Natalie had nearly been born in Star’s house, and Star would never forget the frantic dash to hospital with Des, while Dara lay on the backseat howling in pain. Star had been one of the first people to hold the tiny baby with the head of curly dark hair and she’d felt what she always felt when she held a newborn–that they knew all the wisdom of the world.

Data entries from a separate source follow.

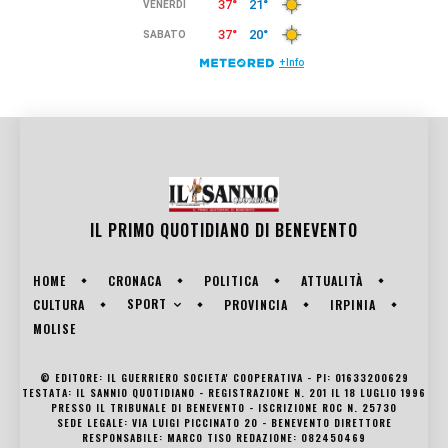
IL PRIMO QUOTIDIANO DI
BENEVENTO
HOME
CRONACA
POLITICA
ATTUALITÀ
SPORT
CULTURA
PROVINCIA
IRPINIA
MOLISE
© EDITORE: IL GUERRIERO SOCIETA' COOPERATIVA - PI: 01633200629
TESTATA: IL SANNIO QUOTIDIANO - REGISTRAZIONE N. 201 IL 18 LUGLIO 1996
PRESSO IL TRIBUNALE DI BENEVENTO - ISCRIZIONE ROC N. 25730
SEDE LEGALE: VIA LUIGI PICCINATO 20 - BENEVENTO DIRETTORE
RESPONSABILE: MARCO TISO REDAZIONE: 082450469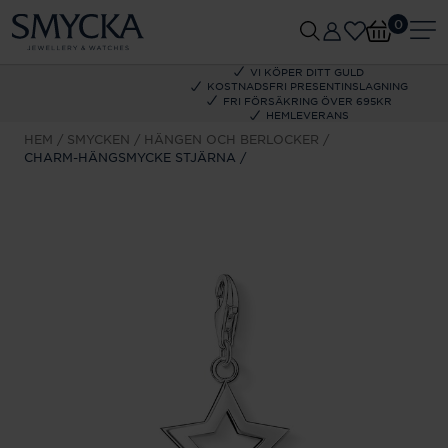
0
VI KÖPER DITT GULD
KOSTNADSFRI PRESENTINSLAGNING
FRI FÖRSÄKRING ÖVER 695KR
HEMLEVERANS
HEM
SMYCKEN
HÄNGEN OCH BERLOCKER
CHARM-HÄNGSMYCKE STJÄRNA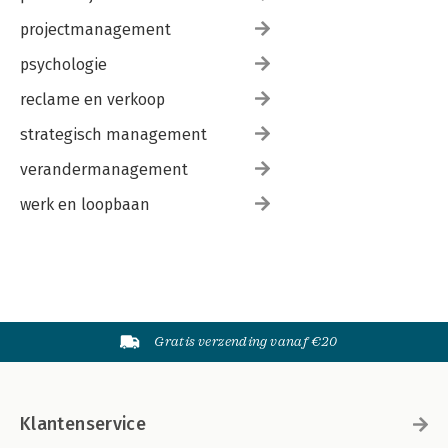
projectmanagement
psychologie
reclame en verkoop
strategisch management
verandermanagement
werk en loopbaan
Gratis verzending vanaf €20
Klantenservice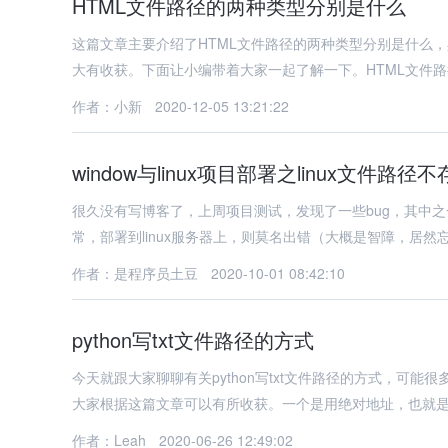
HTML文件路径的两种类型分别是什么
这篇文章主要介绍了HTML文件路径的两种类型分别是什么
大有收获。下面让小编带着大家一起了解一下。HTML文件
作者：小新
2020-12-05 13:21:22
window与linux项目部署之linux文件路径
很久没有写博客了，上周项目测试，发现了一些bug，其中之一有些费解，描述如下： 项目在w
常，部署到linux服务器上，则莫名出错（大概是智障，居然忘记
作者：是程序员土豆
2020-10-01 08:42:10
python写txt文件路径的方式
今天就跟大家聊聊有关python写txt文件路径的方式，可
大家根据这篇文章可以有所收获。一个是用绝对地址，也就是t
作者：Leah
2020-06-26 12:49:02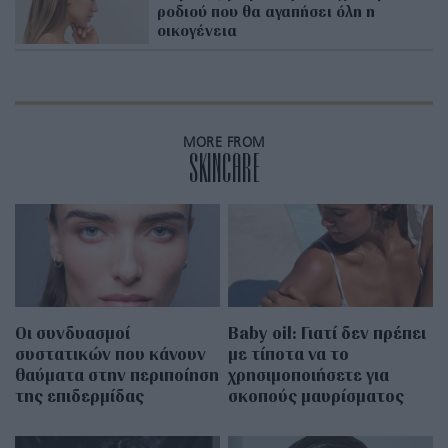
ροδιού που θα αγαπήσει όλη η
οικογένεια
MORE FROM
SKINCARE
Οι συνδυασμοί
Baby oil: Γιατί δεν πρέπει
συστατικών που κάνουν
με τίποτα να το
θαύματα στην περιποίηση
χρησιμοποιήσετε για
της επιδερμίδας
σκοπούς μαυρίσματος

Star had been part of Natalie’s world for little more than three years before Dara had died. Star, like everyone else in Dara’s circle of friends, had sworn to abide by Dara’s rules about her little daughter.
‘Let me go, don’t try to hold on to the past,’ Dara had insisted, fearing that the memory of her dead mother would darken Natalie’s future.
‘She deserves to know who you are,’ Star had pleaded. ‘Were,’ she amended sadly.
Dara had shaken her head fiercely. ‘It’s better this way,’ she said. The past could destroy people, and she didn’t want that for Natalie. What she wanted for her daughter was a new life with her father. ‘Des is wonderful, he’ll bring her up so well. Perhaps he’ll marry again, and they’ll be much happier without me like a spectre in the background.’